> [TASK INSTRUCTIONS]:
Your answer should consist of every line in the records that holds "down".

> [PROVIDED DATA]:
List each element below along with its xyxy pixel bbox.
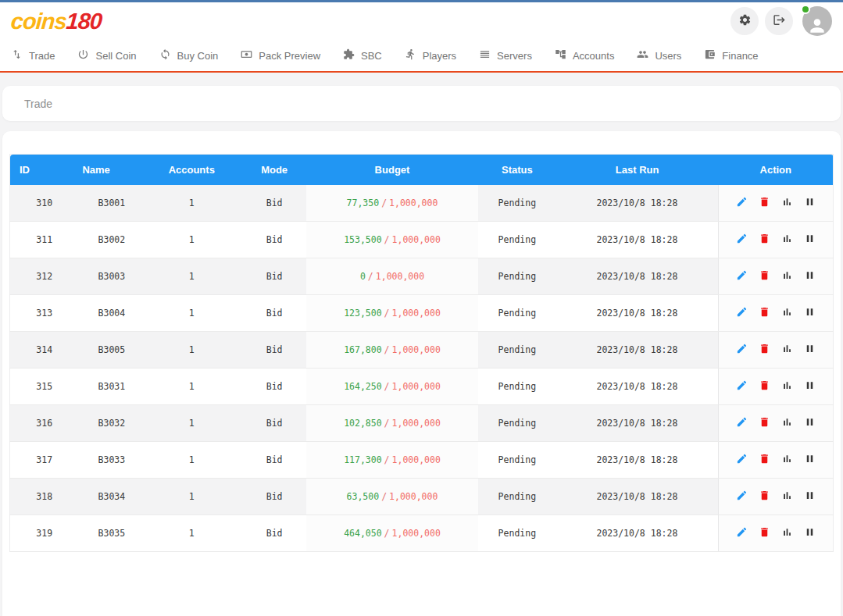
nav-label: Buy Coin	[177, 50, 219, 62]
column-header-action: Action	[719, 155, 834, 185]
edit-button[interactable]	[734, 341, 751, 358]
budget-separator: /	[382, 308, 392, 319]
cell-mode: Bid	[242, 222, 306, 258]
delete-button[interactable]	[756, 231, 773, 248]
settings-button[interactable]	[730, 7, 759, 35]
delete-button[interactable]	[756, 341, 773, 358]
stats-button[interactable]	[779, 488, 796, 505]
pause-icon	[804, 233, 816, 247]
cell-budget: 77,350/1,000,000	[306, 185, 478, 222]
edit-button[interactable]	[734, 488, 751, 505]
pause-icon	[804, 269, 816, 283]
edit-button[interactable]	[734, 194, 751, 212]
nav-item-servers[interactable]: Servers	[479, 48, 532, 62]
edit-button[interactable]	[734, 231, 751, 248]
logout-button[interactable]	[765, 7, 793, 35]
stats-button[interactable]	[779, 378, 796, 395]
stats-button[interactable]	[779, 231, 796, 248]
stats-button[interactable]	[779, 341, 796, 358]
cell-id: 310	[10, 185, 70, 222]
pencil-icon	[736, 233, 748, 247]
cell-action	[719, 479, 834, 515]
nav-item-users[interactable]: Users	[637, 48, 681, 62]
edit-button[interactable]	[734, 378, 751, 395]
pause-button[interactable]	[802, 415, 819, 432]
delete-button[interactable]	[756, 488, 773, 505]
main-nav: Trade Sell Coin Buy Coin Pack Preview SB…	[11, 40, 832, 71]
budget-total: 1,000,000	[392, 344, 441, 355]
pause-button[interactable]	[802, 488, 819, 505]
nav-item-pack-preview[interactable]: Pack Preview	[241, 48, 320, 62]
cell-budget: 123,500/1,000,000	[306, 295, 478, 332]
stats-button[interactable]	[779, 304, 796, 322]
cell-name: B3035	[69, 515, 141, 552]
delete-button[interactable]	[756, 194, 773, 212]
delete-button[interactable]	[756, 451, 773, 468]
cell-id: 318	[10, 479, 70, 515]
cell-action	[719, 258, 834, 295]
column-header-budget: Budget	[306, 155, 478, 185]
brand-text-primary: coins	[10, 9, 67, 34]
edit-button[interactable]	[734, 451, 751, 468]
nav-item-buy-coin[interactable]: Buy Coin	[159, 48, 219, 62]
pause-button[interactable]	[802, 231, 819, 248]
column-header-last-run: Last Run	[556, 155, 719, 185]
gear-icon	[738, 13, 752, 29]
budget-separator: /	[382, 344, 392, 355]
cell-action	[719, 332, 834, 369]
nav-item-accounts[interactable]: Accounts	[555, 48, 614, 62]
edit-button[interactable]	[734, 525, 751, 542]
cell-name: B3034	[69, 479, 141, 515]
trash-icon	[759, 233, 770, 247]
delete-button[interactable]	[756, 415, 773, 432]
pencil-icon	[736, 526, 748, 540]
bar-chart-icon	[781, 453, 793, 467]
table-row: 315 B3031 1 Bid 164,250/1,000,000 Pendin…	[10, 369, 834, 405]
stats-button[interactable]	[779, 268, 796, 285]
cell-action	[719, 295, 834, 332]
pause-button[interactable]	[802, 525, 819, 542]
budget-total: 1,000,000	[392, 381, 441, 392]
edit-button[interactable]	[734, 304, 751, 322]
nav-item-finance[interactable]: Finance	[704, 48, 758, 62]
cell-last-run: 2023/10/8 18:28	[556, 222, 719, 258]
nav-item-players[interactable]: Players	[405, 48, 456, 62]
cell-id: 319	[10, 515, 70, 552]
pause-button[interactable]	[802, 378, 819, 395]
cell-status: Pending	[478, 258, 556, 295]
wallet-icon	[704, 48, 716, 62]
edit-button[interactable]	[734, 415, 751, 432]
nav-item-sbc[interactable]: SBC	[343, 48, 382, 62]
stats-button[interactable]	[779, 194, 796, 212]
bar-chart-icon	[781, 526, 793, 540]
stats-button[interactable]	[779, 525, 796, 542]
pause-button[interactable]	[802, 194, 819, 212]
cell-action	[719, 185, 834, 222]
budget-used: 153,500	[344, 234, 381, 245]
trade-table: ID Name Accounts Mode Budget Status Last…	[9, 154, 834, 552]
brand-logo[interactable]: coins180	[10, 10, 102, 33]
delete-button[interactable]	[756, 268, 773, 285]
nav-label: Users	[655, 50, 681, 62]
nav-label: SBC	[361, 50, 382, 62]
stats-button[interactable]	[779, 415, 796, 432]
pause-button[interactable]	[802, 268, 819, 285]
cell-last-run: 2023/10/8 18:28	[556, 405, 719, 442]
puzzle-icon	[343, 48, 355, 62]
nav-item-trade[interactable]: Trade	[11, 48, 55, 62]
delete-button[interactable]	[756, 304, 773, 322]
table-row: 314 B3005 1 Bid 167,800/1,000,000 Pendin…	[10, 332, 834, 369]
people-icon	[637, 48, 648, 62]
user-avatar[interactable]	[802, 6, 832, 36]
edit-button[interactable]	[734, 268, 751, 285]
pause-button[interactable]	[802, 451, 819, 468]
cell-status: Pending	[478, 295, 556, 332]
table-row: 312 B3003 1 Bid 0/1,000,000 Pending 2023…	[10, 258, 834, 295]
cell-last-run: 2023/10/8 18:28	[556, 295, 719, 332]
stats-button[interactable]	[779, 451, 796, 468]
pause-button[interactable]	[802, 304, 819, 322]
nav-item-sell-coin[interactable]: Sell Coin	[77, 48, 136, 62]
delete-button[interactable]	[756, 525, 773, 542]
pause-button[interactable]	[802, 341, 819, 358]
delete-button[interactable]	[756, 378, 773, 395]
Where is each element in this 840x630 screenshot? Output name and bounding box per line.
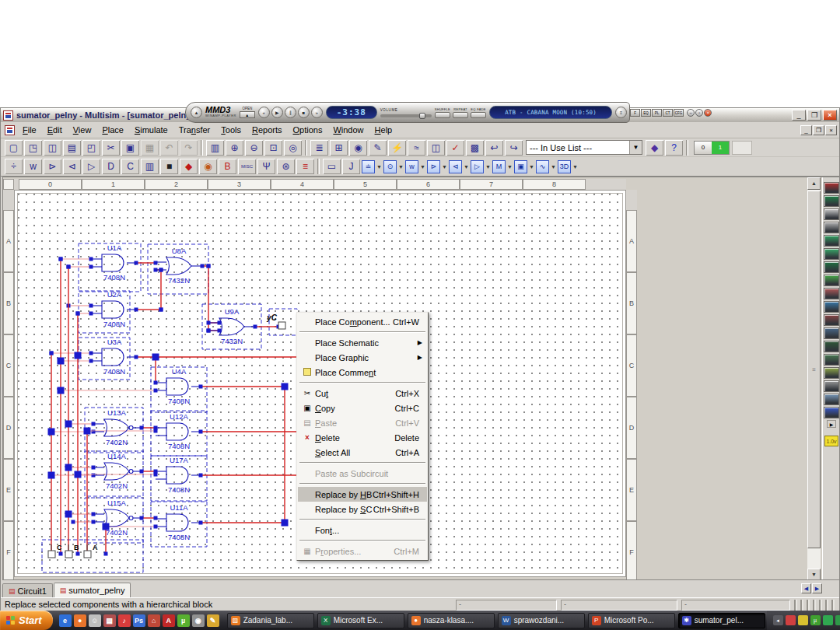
firefox-icon[interactable]: ● [74,614,86,627]
eject-icon[interactable]: ▲ [240,111,255,118]
chevron-down-icon[interactable]: ▼ [420,164,425,170]
create-component-button[interactable]: ✎ [369,140,387,156]
toggle-repeat[interactable]: REPEAT [453,107,468,118]
basic-family-button[interactable]: w▼ [405,159,425,175]
menu-reports[interactable]: Reports [247,123,288,137]
run-simulation-button[interactable]: ⚡ [388,140,406,156]
mdi-restore-button[interactable]: ❒ [813,125,824,135]
home-icon[interactable]: ⌂ [148,614,160,627]
winamp-icon[interactable]: ♪ [118,614,131,627]
cmos-components-button[interactable]: C [121,159,139,174]
mdi-minimize-button[interactable]: _ [800,125,812,135]
context-item-copy[interactable]: ▣CopyCtrl+C [298,401,427,415]
ladder-diagram-button[interactable]: ≡ [296,159,314,174]
menu-file[interactable]: File [17,123,42,137]
task-button-sumator-pel[interactable]: ✱sumator_pel... [678,613,765,628]
close-button[interactable]: × [823,110,837,121]
sheet-tab-circuit1[interactable]: ▤Circuit1 [2,583,53,597]
context-item-cut[interactable]: ✂CutCtrl+X [298,386,427,401]
chevron-down-icon[interactable]: ▼ [398,164,404,170]
zoom-area-button[interactable]: ⊡ [264,140,282,156]
chevron-down-icon[interactable]: ▼ [507,164,513,170]
electromechanical-components-button[interactable]: ⊛ [277,159,295,174]
player-f-button[interactable]: F [630,109,640,117]
tab-scroll-left-icon[interactable]: ◀ [801,583,811,593]
tray-chevron-icon[interactable]: ◂ [773,615,783,625]
print-preview-button[interactable]: ◰ [82,140,100,156]
diode-components-button[interactable]: ⊳ [44,159,61,174]
task-button-nasza-klasa[interactable]: ●nasza-klasa.... [408,613,495,628]
notepad-icon[interactable]: ▤ [103,614,116,627]
rf-components-button[interactable]: Ψ [257,159,275,174]
restore-button[interactable]: ❒ [807,110,821,121]
zoom-in-button[interactable]: ⊕ [226,140,243,156]
toggle-eq-fade[interactable]: EQ FADE [471,107,486,118]
player-playlist-button[interactable]: ≡ [615,107,627,118]
context-item-paste[interactable]: ▤PasteCtrl+V [298,415,427,430]
paste-button[interactable]: ▦ [141,140,159,156]
forward-annotate-button[interactable]: ↪ [505,140,523,156]
mdi-document-icon[interactable] [5,125,15,135]
zoom-full-button[interactable]: ◎ [284,140,302,156]
photoshop-icon[interactable]: Ps [133,614,145,627]
agilent-oscilloscope-button[interactable] [824,394,839,405]
pause-button[interactable]: ∥ [285,107,296,118]
misc-family-button[interactable]: M▼ [492,159,513,175]
back-annotate-button[interactable]: ↩ [485,140,503,156]
next-button[interactable]: » [311,107,323,118]
transistor-family-button[interactable]: ⊲▼ [449,159,469,175]
print-button[interactable]: ▤ [63,140,81,156]
minimize-button[interactable]: _ [792,110,806,121]
basic-components-button[interactable]: w [24,159,42,174]
task-button-zadania-lab[interactable]: ▨Zadania_lab... [227,613,314,628]
spectrum-analyzer-button[interactable] [824,341,839,352]
tray-disc-icon[interactable] [798,615,808,625]
misc-digital-components-button[interactable]: ▥ [141,159,159,174]
player-close-button[interactable]: × [704,109,712,117]
signal-source-family-button[interactable]: ⊙▼ [383,159,404,175]
context-item-select-all[interactable]: Select AllCtrl+A [298,445,427,460]
diode-family-button[interactable]: ⊳▼ [427,159,447,175]
stop-button[interactable]: ■ [298,107,310,118]
chevron-down-icon[interactable]: ▼ [629,141,642,154]
tray-meter1-icon[interactable] [823,615,833,625]
measurement-family-button[interactable]: ∿▼ [536,159,556,175]
play-button[interactable]: ▶ [271,107,283,118]
player-cfg-button[interactable]: CFG [674,109,684,117]
in-use-list-combo[interactable]: --- In Use List ---▼ [526,140,642,155]
help-button[interactable]: ? [665,140,683,156]
toggle-button[interactable] [435,112,450,118]
grapher-button[interactable]: ◫ [427,140,445,156]
multimeter-button[interactable] [824,182,839,194]
context-item-place-comment[interactable]: Place Comment [298,365,427,380]
logic-analyzer-button[interactable] [824,288,839,299]
function-generator-button[interactable] [824,208,839,220]
toggle-button[interactable] [453,112,468,118]
simulation-pause-button[interactable] [732,141,752,155]
bode-plotter-button[interactable] [824,327,839,339]
postprocessor-button[interactable]: ▩ [466,140,484,156]
player-menu-button[interactable]: ▲ [191,107,202,118]
context-item-properties[interactable]: ▦Properties...Ctrl+M [298,544,427,558]
page-view-button[interactable]: ▥ [206,140,224,156]
design-toolbox-button[interactable]: ≣ [310,140,328,156]
chevron-down-icon[interactable]: ▼ [442,164,447,170]
menu-help[interactable]: Help [369,123,398,137]
player-pl-button[interactable]: PL [652,109,662,117]
word-generator-button[interactable] [824,275,839,286]
frequency-counter-button[interactable] [824,261,839,273]
four-channel-oscilloscope-button[interactable] [824,248,839,260]
start-button[interactable]: Start [0,611,53,630]
messenger-icon[interactable]: ☺ [89,614,101,627]
bus-button[interactable]: Ј [342,159,360,174]
electrical-rules-check-button[interactable]: ✓ [446,140,464,156]
context-item-replace-by-hb[interactable]: Replace by HBCtrl+Shift+H [298,487,427,502]
task-button-sprawozdani[interactable]: Wsprawozdani... [498,613,585,628]
ttl-components-button[interactable]: D [102,159,120,174]
analyses-button[interactable]: ≈ [408,140,425,156]
power-source-family-button[interactable]: ≐▼ [362,159,382,175]
menu-simulate[interactable]: Simulate [129,123,173,137]
task-button-microsoft-po[interactable]: PMicrosoft Po... [588,613,675,628]
save-file-button[interactable]: ◫ [44,140,61,156]
rated-family-button[interactable]: ▣▼ [514,159,534,175]
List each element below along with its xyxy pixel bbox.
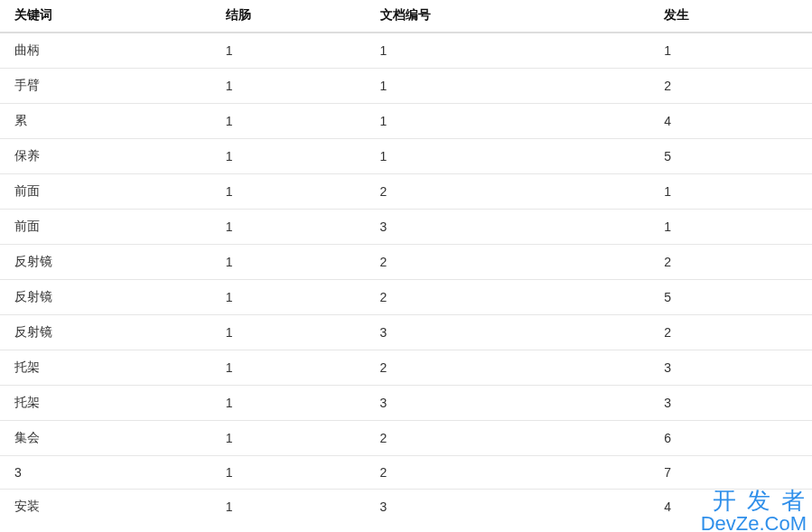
cell: 前面 — [0, 210, 211, 245]
table-row: 前面131 — [0, 210, 812, 245]
table-row: 反射镜125 — [0, 280, 812, 315]
col-header-colon: 结肠 — [211, 0, 366, 33]
cell: 1 — [211, 280, 366, 315]
cell: 4 — [649, 104, 812, 139]
cell: 1 — [211, 139, 366, 174]
cell: 前面 — [0, 174, 211, 210]
cell: 反射镜 — [0, 245, 211, 280]
table-row: 手臂112 — [0, 69, 812, 104]
table-row: 反射镜122 — [0, 245, 812, 280]
table-row: 前面121 — [0, 174, 812, 210]
cell: 5 — [649, 280, 812, 315]
cell: 2 — [366, 421, 650, 456]
cell: 2 — [366, 245, 650, 280]
cell: 2 — [649, 69, 812, 104]
cell: 曲柄 — [0, 33, 211, 69]
cell: 托架 — [0, 386, 211, 421]
cell: 1 — [211, 245, 366, 280]
cell: 2 — [366, 350, 650, 386]
table-body: 曲柄111手臂112累114保养115前面121前面131反射镜122反射镜12… — [0, 33, 812, 524]
cell: 1 — [211, 33, 366, 69]
cell: 反射镜 — [0, 280, 211, 315]
cell: 1 — [366, 33, 650, 69]
cell: 累 — [0, 104, 211, 139]
table-row: 托架133 — [0, 386, 812, 421]
table-row: 累114 — [0, 104, 812, 139]
cell: 3 — [649, 350, 812, 386]
cell: 1 — [211, 456, 366, 490]
data-table: 关键词 结肠 文档编号 发生 曲柄111手臂112累114保养115前面121前… — [0, 0, 812, 524]
cell: 保养 — [0, 139, 211, 174]
cell: 托架 — [0, 350, 211, 386]
cell: 1 — [366, 69, 650, 104]
cell: 手臂 — [0, 69, 211, 104]
col-header-occur: 发生 — [649, 0, 812, 33]
cell: 5 — [649, 139, 812, 174]
cell: 1 — [211, 69, 366, 104]
cell: 3 — [0, 456, 211, 490]
cell: 1 — [366, 139, 650, 174]
cell: 1 — [649, 33, 812, 69]
table-row: 保养115 — [0, 139, 812, 174]
cell: 4 — [649, 490, 812, 525]
cell: 1 — [211, 350, 366, 386]
cell: 1 — [211, 490, 366, 525]
cell: 2 — [649, 245, 812, 280]
table-row: 集会126 — [0, 421, 812, 456]
table-row: 托架123 — [0, 350, 812, 386]
cell: 2 — [366, 280, 650, 315]
cell: 3 — [649, 386, 812, 421]
table-header: 关键词 结肠 文档编号 发生 — [0, 0, 812, 33]
table-row: 3127 — [0, 456, 812, 490]
cell: 3 — [366, 210, 650, 245]
col-header-keyword: 关键词 — [0, 0, 211, 33]
cell: 集会 — [0, 421, 211, 456]
cell: 1 — [211, 315, 366, 350]
cell: 1 — [211, 421, 366, 456]
cell: 1 — [366, 104, 650, 139]
cell: 1 — [649, 210, 812, 245]
cell: 反射镜 — [0, 315, 211, 350]
cell: 2 — [366, 174, 650, 210]
cell: 2 — [649, 315, 812, 350]
cell: 1 — [211, 104, 366, 139]
table-row: 反射镜132 — [0, 315, 812, 350]
cell: 1 — [649, 174, 812, 210]
col-header-docid: 文档编号 — [366, 0, 650, 33]
cell: 1 — [211, 174, 366, 210]
cell: 3 — [366, 315, 650, 350]
cell: 安装 — [0, 490, 211, 525]
table-row: 安装134 — [0, 490, 812, 525]
cell: 7 — [649, 456, 812, 490]
cell: 3 — [366, 386, 650, 421]
cell: 2 — [366, 456, 650, 490]
cell: 1 — [211, 386, 366, 421]
cell: 6 — [649, 421, 812, 456]
cell: 3 — [366, 490, 650, 525]
cell: 1 — [211, 210, 366, 245]
table-row: 曲柄111 — [0, 33, 812, 69]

> [RESPONSE TO THE TASK]:
chevron-down-icon[interactable]: ▼ [420,164,425,170]
chevron-down-icon[interactable]: ▼ [398,164,404,170]
chevron-down-icon[interactable]: ▼ [507,164,513,170]
chevron-down-icon[interactable]: ▼ [629,141,642,154]
chevron-down-icon[interactable]: ▼ [442,164,447,170]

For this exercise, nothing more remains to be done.